Re: MergeAppend could consider sorting cheapest child path

From: Alena Rybakina <a(dot)rybakina(at)postgrespro(dot)ru>
To: Alexander Korotkov <aekorotkov(at)gmail(dot)com>
Cc: Alexander Pyhalov <a(dot)pyhalov(at)postgrespro(dot)ru>, Andrei Lepikhov <lepihov(at)gmail(dot)com>, Andy Fan <zhihuifan1213(at)163(dot)com>, Bruce Momjian <bruce(at)momjian(dot)us>, PostgreSQL Hackers <pgsql-hackers(at)lists(dot)postgresql(dot)org>, Nikita Malakhov <HukuToc(at)gmail(dot)com>
Subject: Re: MergeAppend could consider sorting cheapest child path
Date: 2025-10-02 22:42:38
Message-ID: 301833a9-3482-4b36-8947-f35e4bace303@postgrespro.ru
Views: Whole Thread | Raw Message | Download mbox | Resend email
Thread:
Lists: pgsql-hackers

On 07.09.2025 14:26, Alexander Korotkov wrote:
> On Fri, Sep 5, 2025 at 11:45 AM Andrei Lepikhov <lepihov(at)gmail(dot)com> wrote:
>> On 1/9/2025 22:26, Alexander Korotkov wrote:
>>> On Thu, Jul 31, 2025 at 5:20 PM Andrei Lepikhov <lepihov(at)gmail(dot)com> wrote:
>>>> See this minor correction in the attachment. postgres_fdw tests are
>>>> stable now.
>>> I have another idea. What if we allow MergeAppend paths only when at
>>> least one subpath is preordered. This trick also allow us to exclude
>>> MergeAppend(Sort) dominating Sort(Append). I see the regression tests
>>> changes now have much less volume and looks more reasonable. What do
>>> you think?
>> I believe a slight mistake has been made with the total_has_ordered /
>> startup_has_ordered parameters, which has caused unnecessary test
>> changes in inherit.out (See updated patch in the attachment). Although
>> not the best test in general (it depends on the autovacuum), it
>> highlighted the case where a startup-optimal strategy is necessary, even
>> when a fractional-optimal path is available, which may lead to continue
>> of the discussion [1].>
>>> Also, do you think get_cheapest_fractional_path_for_pathkeys_ext() and
>>> get_cheapest_path_for_pathkeys_ext() should consider incremental sort?
>>> The revised patch teaches them to do so.
>> Following 55a780e9476 [2] it should be considered, of course.
> Great, thank you for catching this. The diff of costs is attached. I
> see the costs now are better or within the fuzz factor.
>
Hi! I looked at regression test changes but one of them confused me.

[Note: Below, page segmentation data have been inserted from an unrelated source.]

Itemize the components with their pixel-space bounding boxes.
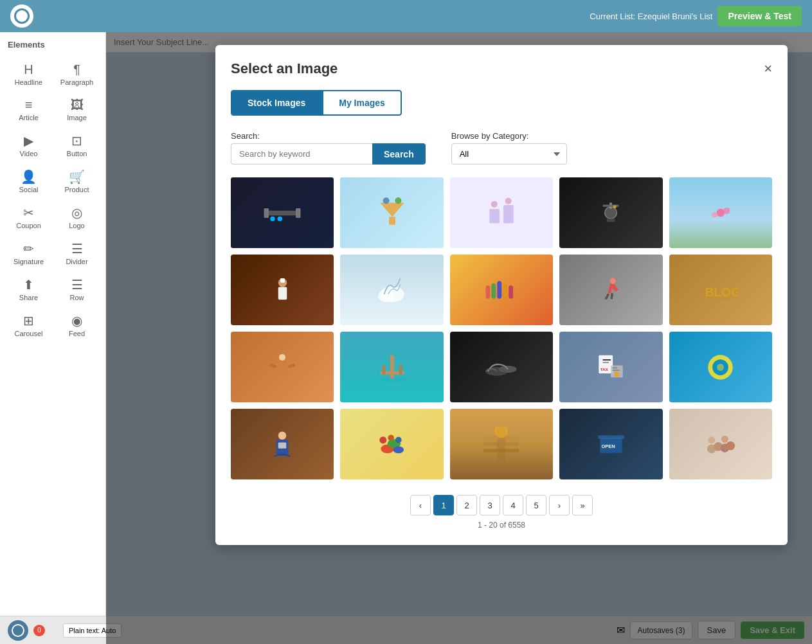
image-tabs: Stock Images My Images [231, 90, 402, 116]
svg-rect-15 [607, 219, 615, 222]
sidebar-item-row[interactable]: ☰ Row [53, 272, 100, 307]
svg-point-4 [278, 216, 283, 221]
svg-rect-0 [266, 210, 300, 215]
svg-point-10 [491, 201, 498, 207]
pagination-page-5[interactable]: 5 [526, 495, 546, 515]
pagination-page-4[interactable]: 4 [503, 495, 523, 515]
svg-rect-14 [603, 205, 619, 207]
sidebar-label-social: Social [19, 186, 39, 193]
article-icon: ≡ [25, 98, 33, 112]
svg-point-59 [388, 434, 394, 441]
tab-my-images[interactable]: My Images [322, 90, 402, 116]
sidebar-item-product[interactable]: 🛒 Product [53, 164, 100, 199]
sidebar-label-share: Share [19, 294, 38, 301]
logo-small [8, 620, 28, 641]
image-thumb[interactable] [450, 255, 553, 325]
feed-icon: ◉ [71, 313, 82, 328]
image-icon: 🖼 [71, 98, 84, 112]
svg-rect-8 [489, 209, 500, 223]
svg-rect-42 [603, 359, 611, 361]
svg-point-52 [278, 431, 287, 440]
svg-point-24 [378, 290, 394, 302]
app-header: Current List: Ezequiel Bruni's List Prev… [0, 0, 812, 32]
sidebar-item-image[interactable]: 🖼 Image [53, 93, 100, 127]
image-thumb[interactable] [450, 332, 553, 402]
sidebar-item-article[interactable]: ≡ Article [5, 93, 52, 127]
pagination-prev[interactable]: ‹ [410, 495, 431, 515]
sidebar-label-signature: Signature [14, 258, 44, 265]
svg-point-51 [717, 364, 724, 371]
share-icon: ⬆ [23, 277, 34, 292]
image-thumb[interactable] [450, 177, 553, 248]
app-logo [10, 4, 33, 28]
image-thumb[interactable] [669, 409, 772, 479]
sidebar-label-carousel: Carousel [14, 330, 42, 337]
pagination-page-3[interactable]: 3 [480, 495, 500, 515]
image-thumb[interactable] [231, 177, 334, 248]
current-list-text: Current List: Ezequiel Bruni's List [590, 12, 712, 21]
image-thumb[interactable] [559, 255, 662, 325]
sidebar-item-feed[interactable]: ◉ Feed [53, 308, 100, 343]
preview-test-button[interactable]: Preview & Test [717, 6, 802, 26]
browse-label: Browse by Category: [451, 131, 567, 141]
svg-point-57 [393, 446, 404, 453]
image-thumb[interactable] [340, 177, 443, 248]
svg-point-11 [505, 197, 512, 204]
sidebar-item-carousel[interactable]: ⊞ Carousel [5, 308, 52, 343]
image-thumb[interactable] [340, 255, 443, 325]
signature-icon: ✏ [23, 241, 34, 256]
search-button[interactable]: Search [372, 143, 426, 165]
svg-rect-27 [498, 281, 502, 299]
pagination-page-2[interactable]: 2 [456, 495, 477, 515]
bottom-left: 0 Plain text: Auto [8, 620, 122, 641]
search-input[interactable] [231, 143, 372, 165]
image-thumb[interactable] [559, 177, 662, 248]
svg-rect-28 [503, 283, 508, 299]
modal-header: Select an Image × [231, 60, 772, 77]
image-thumb[interactable]: TAX [559, 332, 662, 402]
image-thumb[interactable]: BLOG [669, 255, 772, 325]
svg-rect-63 [483, 442, 519, 446]
logo-icon [14, 8, 30, 24]
svg-text:TAX: TAX [600, 366, 609, 371]
svg-point-73 [708, 436, 716, 443]
video-icon: ▶ [24, 133, 33, 148]
image-thumb[interactable] [231, 409, 334, 479]
image-thumb[interactable]: OPEN [559, 409, 662, 479]
pagination-page-1[interactable]: 1 [433, 495, 454, 515]
image-thumb[interactable] [231, 255, 334, 325]
modal-title: Select an Image [231, 60, 338, 77]
image-thumb[interactable] [669, 332, 772, 402]
svg-rect-25 [486, 285, 491, 299]
svg-rect-21 [278, 287, 287, 300]
pagination-next[interactable]: › [549, 495, 570, 515]
sidebar-item-video[interactable]: ▶ Video [5, 128, 52, 163]
image-thumb[interactable] [231, 332, 334, 402]
sidebar-label-divider: Divider [66, 258, 87, 265]
sidebar-item-headline[interactable]: H Headline [5, 57, 52, 91]
modal-close-button[interactable]: × [764, 62, 772, 76]
sidebar-item-divider[interactable]: ☰ Divider [53, 236, 100, 271]
svg-point-7 [395, 197, 401, 204]
svg-point-72 [726, 441, 735, 450]
svg-point-16 [613, 205, 617, 208]
image-thumb[interactable] [450, 409, 553, 479]
image-thumb[interactable] [340, 409, 443, 479]
sidebar-item-logo[interactable]: ◎ Logo [53, 200, 100, 235]
svg-rect-1 [264, 208, 269, 218]
sidebar-item-share[interactable]: ⬆ Share [5, 272, 52, 307]
svg-rect-54 [278, 442, 287, 448]
browse-category-select[interactable]: All Business Nature People Technology [451, 143, 567, 165]
pagination-last[interactable]: » [572, 495, 593, 515]
svg-point-6 [383, 197, 389, 204]
sidebar-label-button: Button [67, 150, 87, 157]
image-thumb[interactable] [669, 177, 772, 248]
sidebar-item-signature[interactable]: ✏ Signature [5, 236, 52, 271]
sidebar-item-social[interactable]: 👤 Social [5, 164, 52, 199]
sidebar-item-button[interactable]: ⊡ Button [53, 128, 100, 163]
image-thumb[interactable] [340, 332, 443, 402]
sidebar-item-paragraph[interactable]: ¶ Paragraph [53, 57, 100, 91]
tab-stock-images[interactable]: Stock Images [231, 90, 322, 116]
sidebar-item-coupon[interactable]: ✂ Coupon [5, 200, 52, 235]
divider-icon: ☰ [71, 241, 83, 256]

Example where the plan shape changed:

EXPLAIN (COSTS OFF)
SELECT t1.a, t2.b
FROM (SELECT * FROM prt1 WHERE a < 450) t1
LEFT JOIN (SELECT * FROM prt2 WHERE b > 250) t2
  ON t1.a = t2.b
WHERE t1.b = 0
ORDER BY t1.a, t2.b;

-- before
                        QUERY PLAN
-----------------------------------------------------------
 Incremental Sort
   Sort Key: prt1.a, prt2.b
   Presorted Key: prt1.a
   ->  Merge Left Join
         Merge Cond: (prt1.a = prt2.b)
         ->  Sort
               Sort Key: prt1.a
               ->  Append
                     ->  Seq Scan on prt1_p1 prt1_1
                           Filter: ((a < 450) AND (b = 0))
                     ->  Seq Scan on prt1_p2 prt1_2
                           Filter: ((a < 450) AND (b = 0))
         ->  Sort
               Sort Key: prt2.b
               ->  Append
                     ->  Seq Scan on prt2_p2 prt2_1
                           Filter: (b > 250)
                     ->  Seq Scan on prt2_p3 prt2_2
                           Filter: (b > 250)
(19 rows)

-- now
                           QUERY PLAN
-----------------------------------------------------------------
 Sort
   Sort Key: prt1.a, prt2.b
   ->  Merge Right Join
         Merge Cond: (prt2.b = prt1.a)
         ->  Append
               ->  Sort
                     Sort Key: prt2_1.b
                     ->  Seq Scan on prt2_p2 prt2_1
                           Filter: (b > 250)
               ->  Sort
                     Sort Key: prt2_2.b
                     ->  Seq Scan on prt2_p3 prt2_2
                           Filter: (b > 250)
         ->  Materialize
               ->  Append
                     ->  Sort
                           Sort Key: prt1_1.a
                           ->  Seq Scan on prt1_p1 prt1_1
                                 Filter: ((a < 450) AND (b = 0))
                     ->  Sort
                           Sort Key: prt1_2.a
                           ->  Seq Scan on prt1_p2 prt1_2
                                 Filter: ((a < 450) AND (b = 0))
(23 rows)

Previously we had incremental sort on (t1.a, t2.b) with prt1.a already
presorted; now we sort both t1.a and t2.b after a merge right join. It
looks inefficiently or I missed something?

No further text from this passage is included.